In his address to the Appeals Chamber at a hearing in May this year, General Gotovina said he deeply regretted that civilians had been killed and their homes had been demolished after the operation, but that he could not be held responsible for something others could have done or had failed to do while he had been fighting and leading operations in Bosnia. "Even today I am convinced that I did my duties to the best of my ability," he said then.
General Markac said in his address that he was not a member of any joint criminal enterprise or a war criminal. "I did not plan, commit or conceal any crime because that would not be in line with my principles of life," he told the judges.
During the appeals proceedings, the two defence teams tried to introduce a series of new evidence, but the Appeals Chamber refused it, arguing that similar evidence had been admitted sufficiently at trial or that some of it had been available before and should have been presented by the defence at trial.
Among such evidence were minutes of meetings of the Supreme Defence Council that took place in Belgrade at the time of Operation Storm, which showed that mass-scale departures of Serb civilians from Croatia occurred after a decision by the local Serb leadership and were not the result of Croatian shelling. Other evidence referred to expert reports by respectable Western legal and military experts concerning the legality of attacks and the nature of artillery attacks by the Croatian Army during Operation Storm.
Croatia tried to get involved in the case as an amicus curiae, or a friend of court, but the Appeals Chamber rejected its request. Last year, Croatia formally asked to be awarded the status of amicus curiae, believing that it could assist the Appeals Chambers on three issues: the joint criminal enterprise, excessive shelling and the standard of culpability in the Trial Chamber's judgment.
A surprising element in the appeals proceedings was a motion which the Appeals Chamber addressed to the Office of the Prosecutor in July, asking it to say whether it thought that alternative modes of liability based on command responsibility or on aiding and abetting a joint criminal enterprise could be ascribed to the appellants in case the two were found not guilty of unlawful artillery attacks or of membership in a joint criminal enterprise.

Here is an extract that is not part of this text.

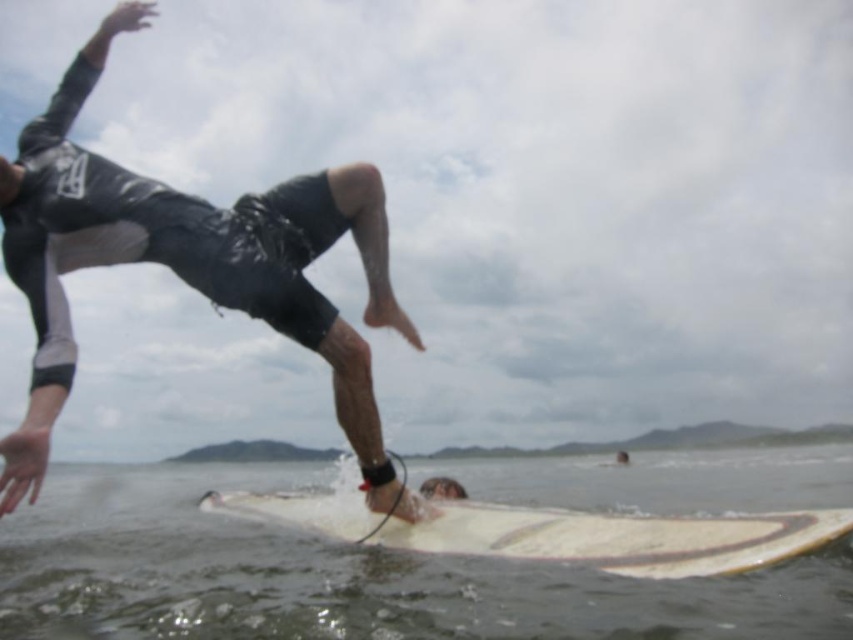 You are a photographer trying to capture the surfer in the image. The surfer is located at point (189,262). Can you confirm if this point is on the gray wetsuit surfer at left?

Yes, the point (189,262) corresponds to the gray wetsuit surfer at left.

You are a surfer trying to choose between two surfboards in the image. The white smooth surfboard at center and the white smooth surfboard at lower center. Which one is wider?

The white smooth surfboard at center is wider than the white smooth surfboard at lower center.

Croatian legal experts said that the motion could show that the Appeals Chamber did not believe in the joint criminal enterprise theory and was seeking other ways of determining their culpability.
While the prosecution believed that it was possible, the defence teams said that the Trial Chamber provided no findings for the conviction of the two generals for aiding and abetting the joint criminal enterprise or for command responsibility.
"If the Appeals Chamber finds that Gotovina was not a JCE (joint criminal enterprise) member and not liable for unlawful artillery attacks, it should overturn his conviction and enter a Judgment of not guilty on all counts," the Gotovina defence said in its submission in August.
The Gotovina defence further said that if their client is found not guilty of unlawful artillery attacks on Knin, Benkovac, Obrovac and Gracac, which constitutes the grounds of his culpability as a member of the joint criminal enterprise, he could not be found guilty of aiding and abetting such enterprise either and must be acquitted of persecution and deportation of Serb civilians.
The defence teams noted that basic legal principles decreed that the Appeals Chamber may not pass judgement on a matter that was not tried in the first instance.
At the time of Operation Storm in August 1995, Gotovina served as Commander of the Split Military District and Markac as Commander of the Special Police. Gotovina has been in the ICTY's custody since December 10, 2005 and Markac since March 11, 2004. The trial opened on March 11, 2008.